A narrative of a permanent resident card
Every immigrant has a different path to getting a permanent resident card in the USA. Read about one newcomer’s experience and what it taught her.
My path to getting a permanent resident card (also known as a green card) was a bit unclear. I was too young to know how somebody who immigrated to the USA applies for a green card but old enough to know that this was a way to confirm our legal status in the country.
As an adult, I understand that my mom, sisters, and I arrived in the USA through a K-1 visa also known as a fiancé visa.
We were given a temporary resident card for two years, with a path to a green card. During those two years, we promised not to be a burden to the US government and my stepdad promised to be fully financially responsible for us.
As our time to receive the card arrived, I remember the worry and suspense building up. Going to the immigration office in Los Angeles to provide extra documents for our card was a mixture of emotions. But our concern turned to happiness when we realized we were permanent residents of the United States.
The permanent resident card provided us legal status for ten years. But what did legal status mean?
For me, a permanent resident card was more than a form of identification. It was my way to travel in and out of the country without any problems. It was my way to travel by plane inside the country It was my way to apply to college and receive financial aid. In a few words, it was my proof of legal residency in the United States. The very famous A-number in every green card became more than just a number. It was proof that allowed my family and me to live, work, study, and travel without complications.
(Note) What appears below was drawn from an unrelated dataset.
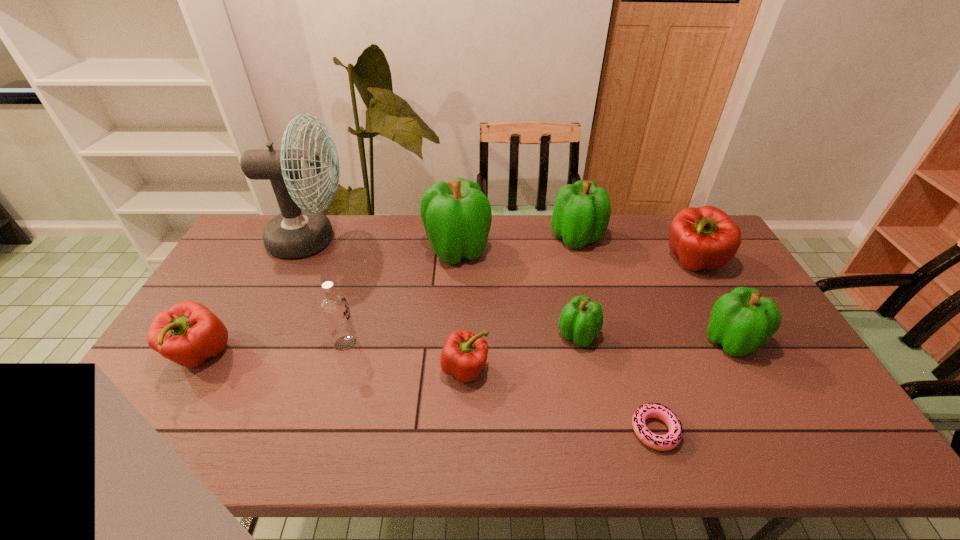 Locate an element on the screen. Image resolution: width=960 pixels, height=540 pixels. free space that satisfies the following two spatial constraints: 1. in front of the fan where the airflow is directed; 2. on the right side of the second pink bell pepper from right to left is located at coordinates (251, 369).

Locate an element on the screen. The image size is (960, 540). free space that satisfies the following two spatial constraints: 1. on the back side of the smallest green bell pepper; 2. on the left side of the second biggest green bell pepper is located at coordinates (557, 238).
However, even with all the benefits I had as a permanent resident, I realized that I was not closed to having all the rights that a US citizen has.
As I turned 18 and elections arrived, I found myself unable to vote – unable to politically participate.
I was studying government. I studied about elections studied campaigns, and here I was, unable to cast my vote. It was a right that people with a permanent resident card do not have. During my time in college, I also found myself filling out extra Visa forms to travel to Asia because my permanent resident card was not enough proof of my status in the United States.
Looking back, these moments only helped me understand the importance of taking the next step to becoming a US citizen.
It was great to have a permanent resident card but it is even greater to know that a permanent resident card is a path to a US citizenship.